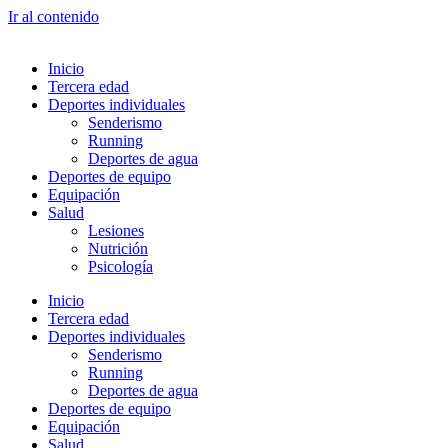
Ir al contenido
Inicio
Tercera edad
Deportes individuales
Senderismo
Running
Deportes de agua
Deportes de equipo
Equipación
Salud
Lesiones
Nutrición
Psicología
Inicio
Tercera edad
Deportes individuales
Senderismo
Running
Deportes de agua
Deportes de equipo
Equipación
Salud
+++
Apart from the pictures, every record must be set down exactly.

Ir al contenido
Inicio
Tercera edad
Deportes individuales
Senderismo
Running
Deportes de agua
Deportes de equipo
Equipación
Salud
Lesiones
Nutrición
Psicología
Inicio
Tercera edad
Deportes individuales
Senderismo
Running
Deportes de agua
Deportes de equipo
Equipación
Salud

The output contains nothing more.